“Last Train from Poor Valley” was written by Norman Blake and first recorded by the Seldom Scene on their 1973 Rebel album Old Train; Blake recorded his own version the following year. The title’s “Poor Valley” refers to the mountain community above Bristol, Virginia — the Carter Family’s home country — and the song’s broader subject is the Appalachian coal-mining decline of the late 20th century.
The lyric tracks a coal-mining family pushed out by mine closures: the husband heading out on the last train to look for work, leaving his wife and children behind, the small farm and the family church both already gone. The song was used in Barbara Kopple’s 1976 documentary Harlan County, USA — the chronicle of the 1973 Brookside coal-miners’ strike — which gave it a wider profile beyond the bluegrass and folk audiences that had carried it through the mid-1970s.

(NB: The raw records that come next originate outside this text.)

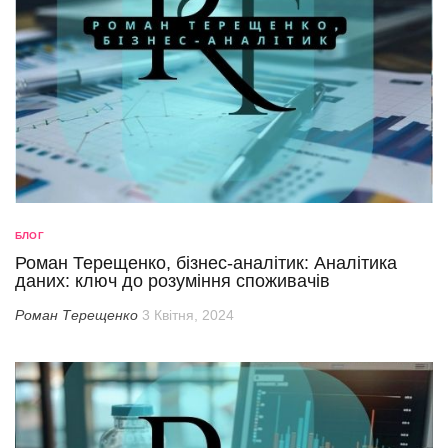
БЛОГ
Роман Терещенко, бізнес-аналітик: Аналітика
даних: ключ до розуміння споживачів
Роман Терещенко
3 Квітня, 2024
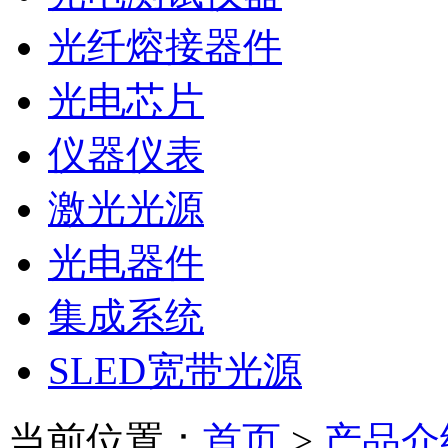
光纤熔接器件
光电芯片
仪器仪表
激光光源
光电器件
集成系统
SLED宽带光源
当前位置：
首页
>
产品介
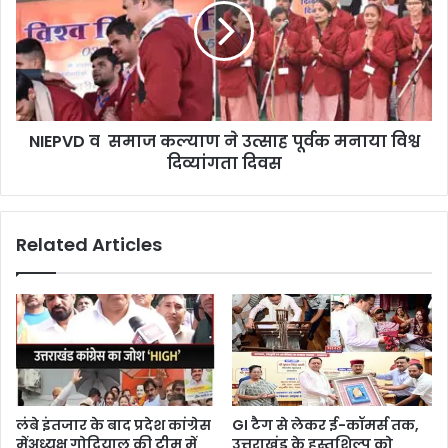
NIEPVD व समाज कल्याण ने उत्साह पूर्वक मनाया विश्व
दिव्यांगता दिवस
Related Articles
लंबे इंतजार के बाद प्रदेश कांग्रेस
GI टैग से लेकर ई-कॉमर्स तक,
मेंअध्यक्ष गोदियाल की टीम में
उत्तराखंड के हस्तशिल्प को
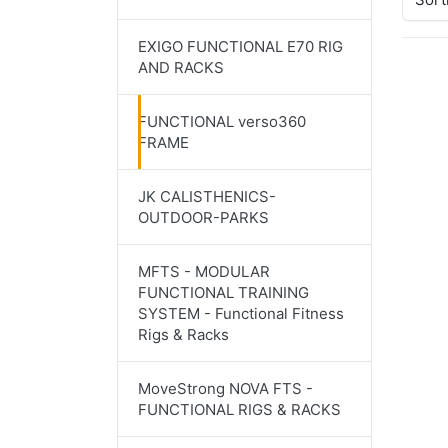
EXIGO FUNCTIONAL E70 RIG
AND RACKS
FUNCTIONAL verso360
FRAME
JK CALISTHENICS-
OUTDOOR-PARKS
MFTS - MODULAR
FUNCTIONAL TRAINING
SYSTEM - Functional Fitness
Rigs & Racks
MoveStrong NOVA FTS -
FUNCTIONAL RIGS & RACKS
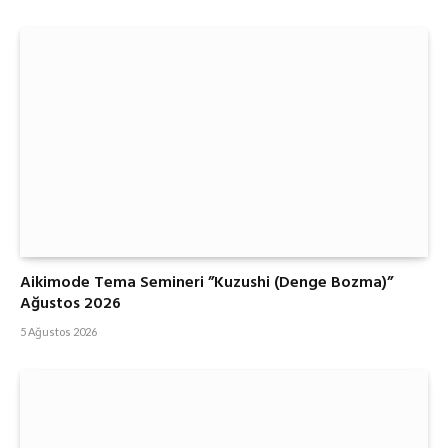
Aikimode Tema Semineri ”Kuzushi (Denge Bozma)”
Ağustos 2026
5 Ağustos 2026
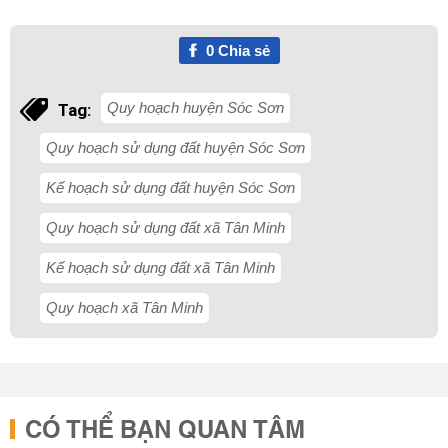
0
Chia sẻ
Quy hoạch huyện Sóc Sơn
Tag:
Quy hoạch sử dụng đất huyện Sóc Sơn
Kế hoạch sử dụng đất huyện Sóc Sơn
Quy hoạch sử dụng đất xã Tân Minh
Kế hoạch sử dụng đất xã Tân Minh
Quy hoạch xã Tân Minh
CÓ THỂ BẠN QUAN TÂM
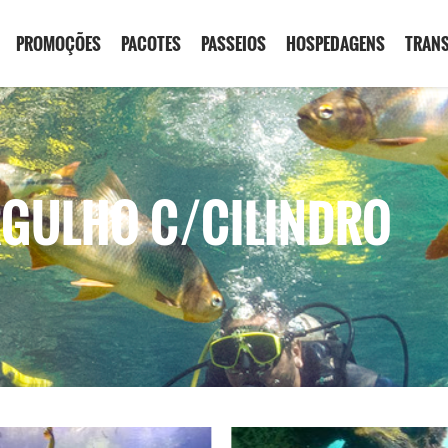
PROMOÇÕES
PACOTES
PASSEIOS
HOSPEDAGENS
TRAN
ERGULHO C/CILINDRO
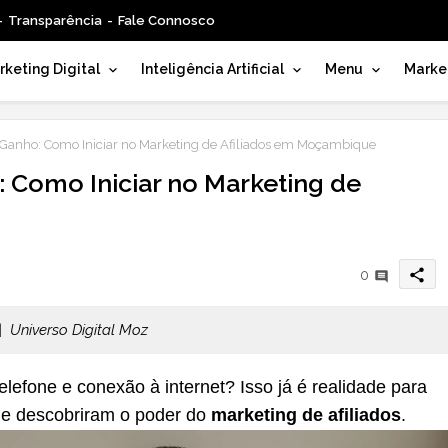
Transparência
Fale Connosco
keting Digital
Inteligência Artificial
Menu
Marke
 Ganho: Como Iniciar no Marketing de Afiliados em Moçambique
 Como Iniciar no Marketing de
share
0
 Universo Digital Moz
lefone e conexão à internet? Isso já é realidade para
e descobriram o poder do
marketing de afiliados
.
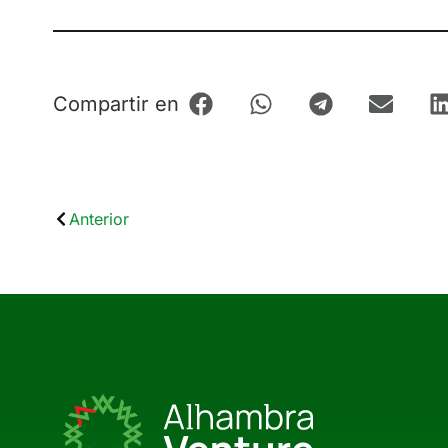
Compartir en
Anterior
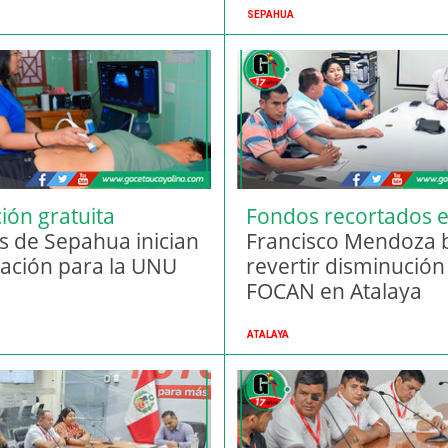
SEPAHUA
ión gratuita
Fondos recortados 
s de Sepahua inician
Atalaya
Francisco Mendoza 
ación para la UNU
revertir disminución
FOCAN en Atalaya
ATALAYA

The recording most contemporary bluegrass listeners know is Norman Blake and Tony Rice’s reading on their 1987 Rounder duo album Blake & Rice, the version associated with this entry. Their flatpicked-and-vocal arrangement, taken at a slow tempo with the lyric’s grief carried plainly, is the version most younger pickers reference. It works as a slow vocal feature in any acoustic set looking for a coal-mining or labour text, and the harmony slot opens on the chorus refrain.